- Location in Mohave County and the state of Arizona
- Desert Hills Desert Hills
- Coordinates: 34°32′51″N 114°22′0″W﻿ / ﻿34.54750°N 114.36667°W
- Country: United States
- State: Arizona
- County: Mohave

Area
- • Total: 4.90 sq mi (12.68 km^{2})
- • Land: 4.31 sq mi (11.15 km^{2})
- • Water: 0.59 sq mi (1.53 km^{2})
- Elevation: 525 ft (160 m)

Population (2020)
- • Total: 2,764
- • Density: 641.9/sq mi (247.84/km^{2})
- Time zone: UTC-7 (MST)
- ZIP code: 86404
- Area code: 928
- FIPS code: 04-18740
- GNIS feature ID: 2408664

= Desert Hills, Arizona =

CDP in Mohave County, Arizona

Desert Hills is an unincorporated community and census-designated place (CDP) in Mohave County, Arizona, United States. The population was 2,764 at the 2020 census, up from 2,245 at the 2010 census.

==Geography==
Desert Hills is located in western Mohave County on the east side of the Colorado River, impounded as Lake Havasu. The CDP is bordered to the south and east by Lake Havasu City, to the north by Crystal Beach, and to the west, across the Colorado, by San Bernardino County, California. Arizona State Route 95 runs along the eastern edge of the CDP, leading south 4 mi to the center of Lake Havasu City and north 18 mi to Interstate 40.

According to the United States Census Bureau, the Desert Hills CDP has a total area of 4.9 sqmi, of which 4.3 sqmi are land and 0.6 sqmi, or 12.07%, are on the waters of Lake Havasu.

==Demographics==

Historical population
| Census | Pop. | Note | %± |
| 2000 | 2,183 |  | — |
| 2010 | 2,245 |  | 2.8% |
| 2020 | 2,764 |  | 23.1% |
U.S. Decennial Census

===2020 census===
As of the 2020 census, Desert Hills had a population of 2,764. The median age was 61.8 years. 10.2% of residents were under the age of 18 and 42.2% of residents were 65 years of age or older. For every 100 females there were 108.0 males, and for every 100 females age 18 and over there were 107.6 males age 18 and over.

95.4% of residents lived in urban areas, while 4.6% lived in rural areas.

There were 1,373 households in Desert Hills, of which 11.4% had children under the age of 18 living in them. Of all households, 49.1% were married-couple households, 22.1% were households with a male householder and no spouse or partner present, and 20.2% were households with a female householder and no spouse or partner present. About 31.9% of all households were made up of individuals and 19.9% had someone living alone who was 65 years of age or older.

There were 2,063 housing units, of which 33.4% were vacant. The homeowner vacancy rate was 1.2% and the rental vacancy rate was 7.7%.

Racial composition as of the 2020 census
| Race | Number | Percent |
|---|---|---|
| White | 2,326 | 84.2% |
| Black or African American | 12 | 0.4% |
| American Indian and Alaska Native | 27 | 1.0% |
| Asian | 31 | 1.1% |
| Native Hawaiian and Other Pacific Islander | 3 | 0.1% |
| Some other race | 143 | 5.2% |
| Two or more races | 222 | 8.0% |
| Hispanic or Latino (of any race) | 352 | 12.7% |

===2000 census===
As of the census of 2000, there were 2,183 people, 997 households, and 677 families living in the CDP. The population density was 463.8 PD/sqmi. There were 1,463 housing units at an average density of 310.8 /sqmi. The racial makeup of the CDP was 93.1% White, 0.1% Black or African American, 0.6% Native American, 0.4% Asian, 4.4% from other races, and 1.4% from two or more races. 9.3% of the population were Hispanic or Latino of any race.

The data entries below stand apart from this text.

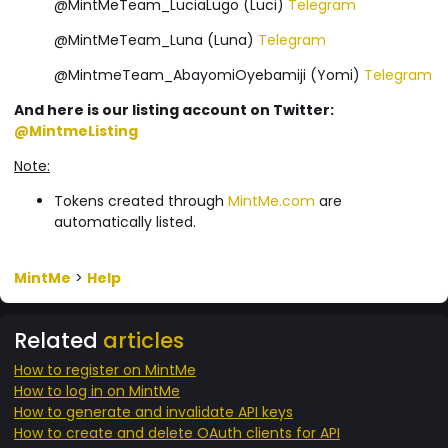
@MintMeTeam_LuciaLugo (Luci)
Telegram
@MintMeTeam_Luna (Luna)
Telegram
@MintmeTeam_AbayomiOyebamiji (Yomi)
Telegram
And here is our listing account on Twitter:
@MintmeListing
Note:
Tokens created through
MintMe.com
are
automatically listed.
MintMe
>
Help
Related
articles
How to register on MintMe
How to log in on MintMe
How to generate and invalidate API keys
How to create and delete OAuth clients for API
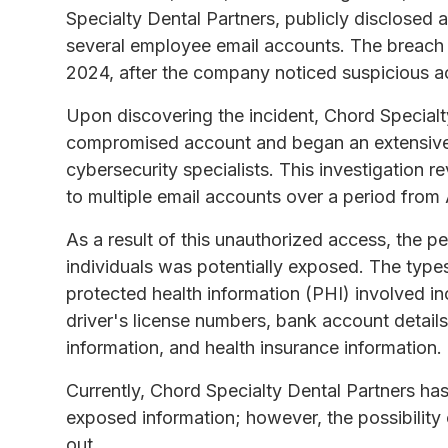
Specialty Dental Partners, publicly disclosed 
several employee email accounts. The breach w
2024, after the company noticed suspicious ac
Upon discovering the incident, Chord Specialt
compromised account and began an extensive i
cybersecurity specialists. This investigation 
to multiple email accounts over a period from
As a result of this unauthorized access, the 
individuals was potentially exposed. The types 
protected health information (PHI) involved i
driver's license numbers, bank account details
information, and health insurance information.
Currently, Chord Specialty Dental Partners ha
exposed information; however, the possibility
out.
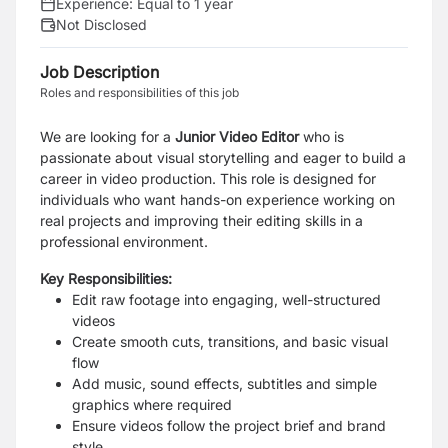
Experience:
Equal to 1 year
Not Disclosed
Job Description
Roles and responsibilities of this job
We are looking for a
Junior Video Editor
who is
passionate about visual storytelling and eager to build a
career in video production. This role is designed for
individuals who want hands-on experience working on
real projects and improving their editing skills in a
professional environment.
Key Responsibilities:
Edit raw footage into engaging, well-structured
videos
Create smooth cuts, transitions, and basic visual
flow
Add music, sound effects, subtitles and simple
graphics where required
Ensure videos follow the project brief and brand
style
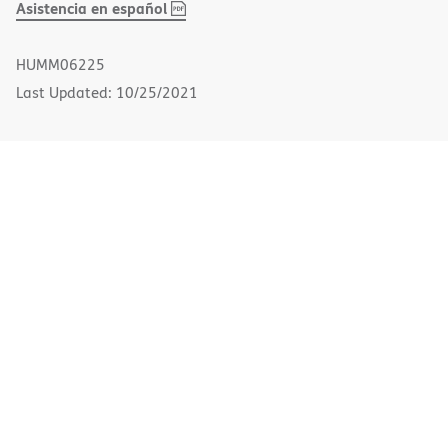
,
(opens
Asistencia en español
PDF
in
new
HUMM06225
window)
Last Updated: 10/25/2021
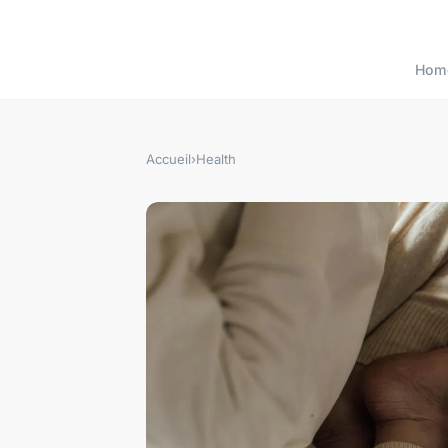
Hom
Accueil
›
Health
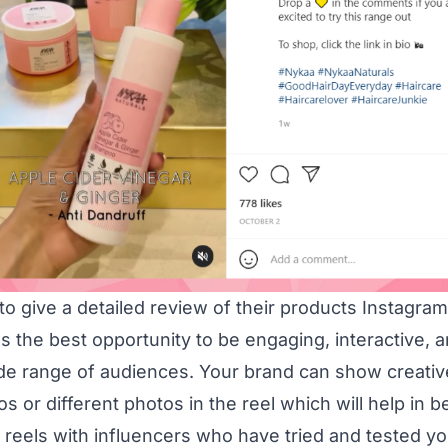
o give a detailed review of their products Instagram
the best opportunity to be engaging, interactive, a
ide range of audiences. Your brand can show creati
os or different photos in the reel which will help in b
reels with influencers who have tried and tested yo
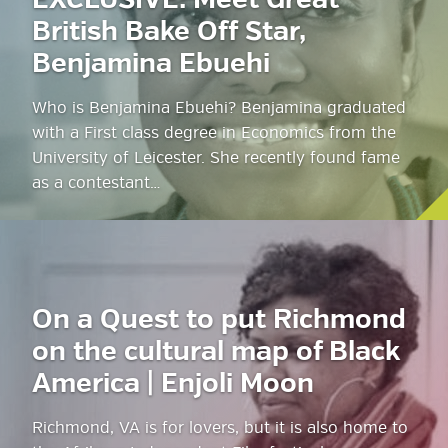
EXCLUSIVE: Meet Great
British Bake Off Star,
Benjamina Ebuehi
Who is Benjamina Ebuehi? Benjamina graduated
with a First class degree in Economics from the
University of Leicester. She recently found fame
as a contestant…
On a Quest to put Richmond
on the cultural map of Black
America | Enjoli Moon
Richmond, VA is for lovers, but it is also home to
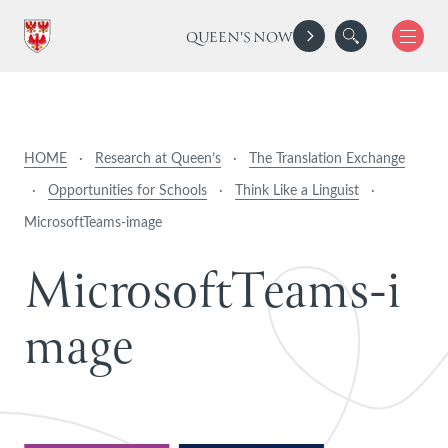
QUEEN'S NOW
HOME
·
Research at Queen’s
·
The Translation Exchange
·
Opportunities for Schools
·
Think Like a Linguist
·
MicrosoftTeams-image
M
i
c
r
o
s
o
f
t
T
e
a
m
s
-
i
m
a
g
e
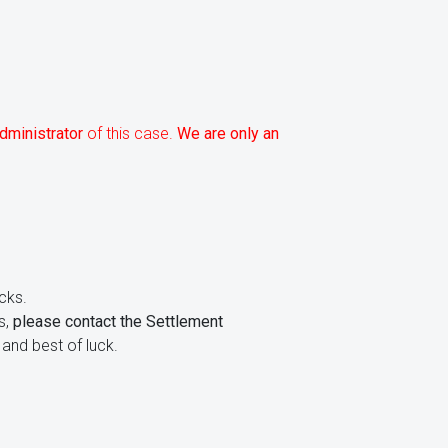
dministrator
of this case.
We are only an
cks.
s,
please contact the Settlement
and best of luck.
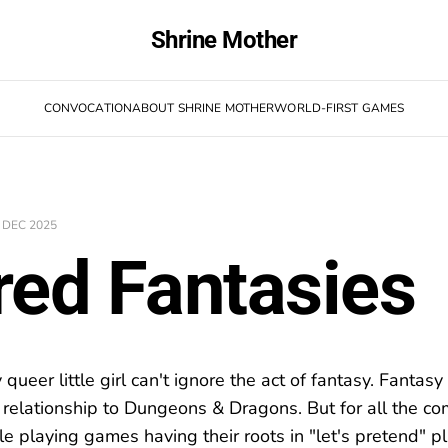
Shrine Mother
CONVOCATION
ABOUT SHRINE MOTHER
WORLD-FIRST GAMES
 DEC 2025
red Fantasies
ueer little girl can't ignore the act of fantasy. Fantas
ed relationship to Dungeons & Dragons. But for all the 
le playing games having their roots in "let's pretend" pla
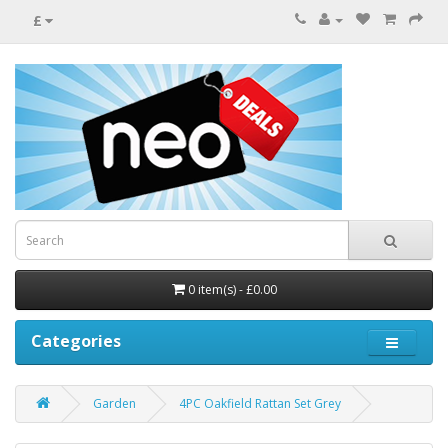
£
0 item(s) - £0.00
Categories
Garden
4PC Oakfield Rattan Set Grey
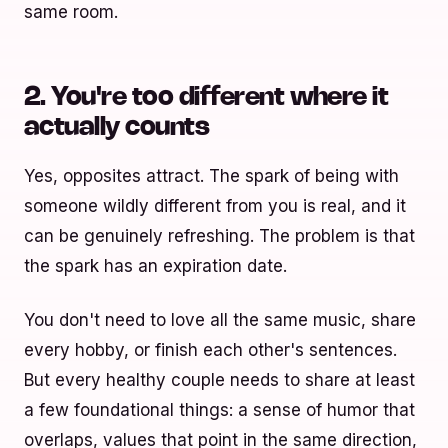
same room.
2. You're too different where it
actually counts
Yes, opposites attract. The spark of being with
someone wildly different from you is real, and it
can be genuinely refreshing. The problem is that
the spark has an expiration date.
You don't need to love all the same music, share
every hobby, or finish each other's sentences.
But every healthy couple needs to share at least
a few foundational things: a sense of humor that
overlaps, values that point in the same direction,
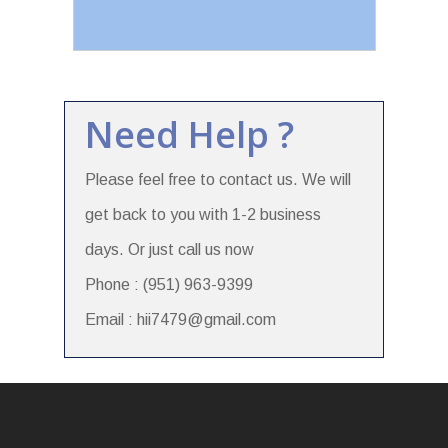
Need Help ?
Please feel free to contact us. We will
get back to you with 1-2 business
days. Or just call us now
Phone : (951) 963-9399
Email : hii7479@gmail.com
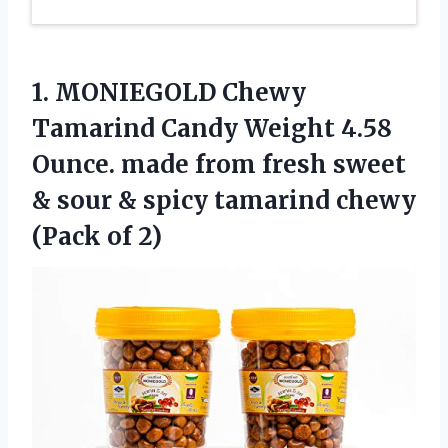
1. MONIEGOLD Chewy
Tamarind Candy Weight 4.58
Ounce. made from fresh sweet
& sour & spicy tamarind
chewy
(Pack of 2)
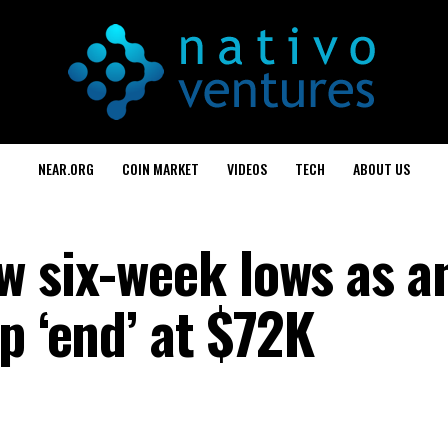
NEAR.ORG
COIN MARKET
VIDEOS
TECH
ABOUT US
w six-week lows as a
p ‘end’ at $72K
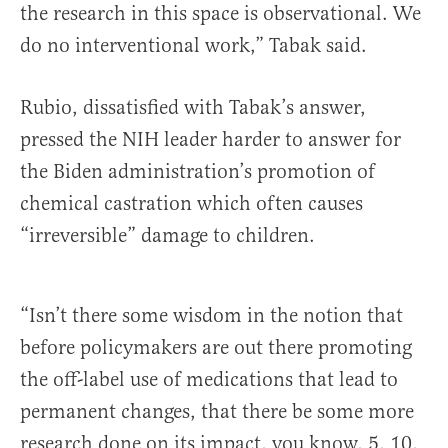
the research in this space is observational. We
do no interventional work,” Tabak said.
Rubio, dissatisfied with Tabak’s answer,
pressed the NIH leader harder to answer for
the Biden administration’s promotion of
chemical castration which often causes
“irreversible” damage to children.
“Isn’t there some wisdom in the notion that
before policymakers are out there promoting
the off-label use of medications that lead to
permanent changes, that there be some more
research done on its impact, you know, 5, 10,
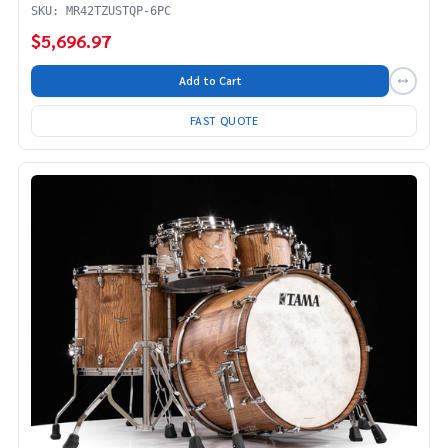
SKU: MR42TZUSTQP-6PC
$5,696.97
Add to Cart
FAST QUOTE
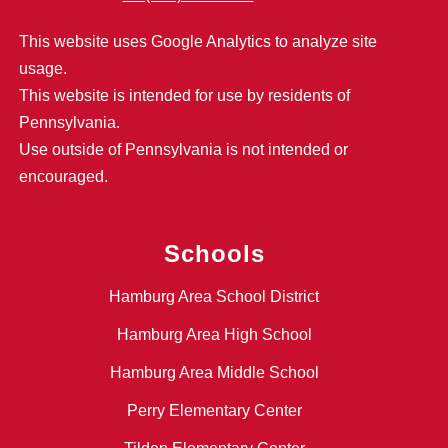
This website uses Google Analytics to analyze site
usage.
This website is intended for use by residents of
Pennsylvania.
Use outside of Pennsylvania is not intended or
encouraged.
Schools
Hamburg Area School District
Hamburg Area High School
Hamburg Area Middle School
Perry Elementary Center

There were 997 households, out of which 17.8% had children under the age of 18 living with them, 55.7% were married couples living together, 7.5% had a female householder with no husband present, and 32.0% were non-families. 25.2% of all households were made up of individuals, and 12.8% had someone living alone who was 65 years of age or older. The average household size was 2.19 and the average family size was 2.54.

In the CDP, the population was spread out, with 16.6% under the age of 18, 5.0% from 18 to 24, 19.9% from 25 to 44, 31.1% from 45 to 64, and 27.4% who were 65 years of age or older. The median age was 52 years. For every 100 females, there were 99.7 males. For every 100 females age 18 and over, there were 99.5 males.

The median income for a household in the CDP was $26,678, and the median income for a family was $32,685. Males had a median income of $21,690 versus $20,433 for females. The per capita income for the CDP was $14,322. About 10.5% of families and 14.1% of the population were below the poverty line, including 14.4% of those under age 18 and 11.0% of those age 65 or over.
==Education==
It is in the Lake Havasu Unified School District, which operates Lake Havasu High School.